UN Watch Congressional Testimony and Report on Human Rights Council


Geneva and Washington, September 6, 2006 — Testifying this afternoon before the United States Congress, UN Watch Executive Director Hillel Neuer will deliver a 40-page report by the Geneva-based organization, entitled “Reform or Regression?” , documenting a serious crisis of credibility in the new United Nations Human Rights Council and naming democracies that supported counter-productive actions.  The testimony and report assess the Council’s first three months, in which it held three sessions.

The report concludes that, although future improvement is still possible, the Council’s record so far has been profoundly disappointing.  Despite a slightly better membership than its predecessor, the Council is still dominated by non-democracies and in particular by members of the UN’s Islamic group, who, according to Mr. Neuer, “have been willing, and unfortunately all too able, to subvert the Council for narrow political ends.”

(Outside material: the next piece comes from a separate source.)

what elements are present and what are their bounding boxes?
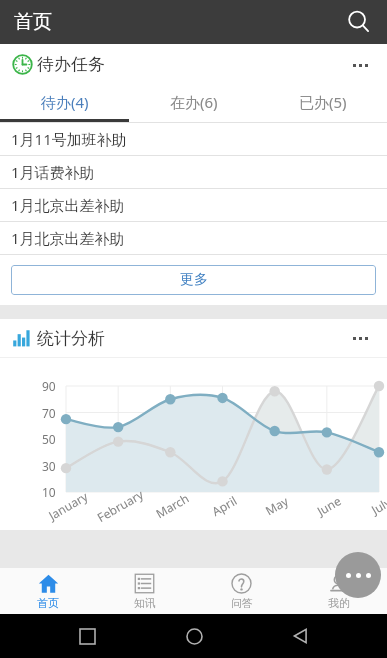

As a result, the Council has ignored the vast majority of the world’s human rights violations.  Even the dire situation in Darfur merited only passing mention by a few members, and resulted in no Council statement or action against Sudan.  The Council instead has devoted most of its debate, 100% of its resolutions dealing with specific countries, two special sessions, one fact-finding mission, and a high-level commission of inquiry to one-sided, politically motivated condemnations of Israel, all of which granted effective immunity to the actions of Hezbollah and Hamas.

Mr. Neuer noted that the Islamic group was aided in this endeavor not only, predictably, by repressive regimes like China, Cuba, and Russia, but also, disappointingly, by some of the Council’s free, democratic members. “That countries like Argentina, Brazil, India, Mexico, Peru, South Africa, and Uruguay would, in Senator Moynihan’s memorable words, ‘join the jackals,’ is deeply disturbing,” said Neuer. “Their fellow democracies must encourage them to do better in the future.”

As the report documents, only a minority of eleven Council members — Canada, the Czech Republic, Finland, France, Germany, Japan, the Netherlands, Poland, Romania, Ukraine, and the United Kingdom — have consistently defended the values and principles that the Council is meant to promote.

“Supporters of a credible, effective Human Rights Council — member states, UN officials, human rights NGOs, and others — must act now to prevent the Council from meeting the same fate as its discredited and now-defunct predecessor,”  said Mr. Neuer.  “We hope that at its September session, the Council takes steps to redeem itself, including by demonstrating that it is willing and able to take specific action against some of the many countries in the world today that violate human rights.”

Despite claims by senior UN officials that the Council represented the “dawning of a new era,” the report shows that the goal of real reform remains elusive.  “Only by honestly addressing both the Council’s strengths and weaknesses will the cause of reform be advanced,” said Neuer. “Complacency in the face of this serious credibility crisis will only lead the Council down the same ignominious path as the old Commission. But if we act now — with conviction and alacrity — the Council may yet meet a better fate.”